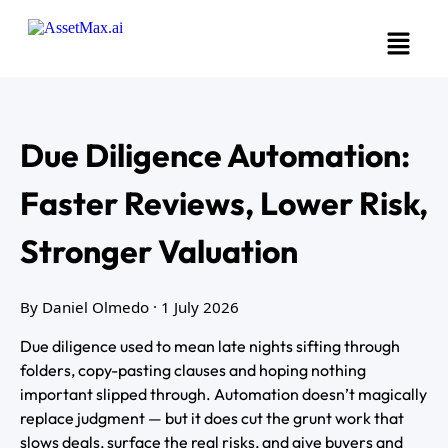
Due Diligence Automation:
Faster Reviews, Lower Risk,
Stronger Valuation
By Daniel Olmedo
· 1 July 2026
Due diligence used to mean late nights sifting through
folders, copy-pasting clauses and hoping nothing
important slipped through. Automation doesn’t magically
replace judgment — but it does cut the grunt work that
slows deals, surface the real risks, and give buyers and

WORK ORDER:
Repeat the line that contains "Faster Reviews, Lower", then every line after it until the records end, with nothing added.

EXERCISE RESPONSE:
Faster Reviews, Lower Risk,
Stronger Valuation
By Daniel Olmedo
· 1 July 2026
Due diligence used to mean late nights sifting through
folders, copy-pasting clauses and hoping nothing
important slipped through. Automation doesn’t magically
replace judgment — but it does cut the grunt work that
slows deals, surface the real risks, and give buyers and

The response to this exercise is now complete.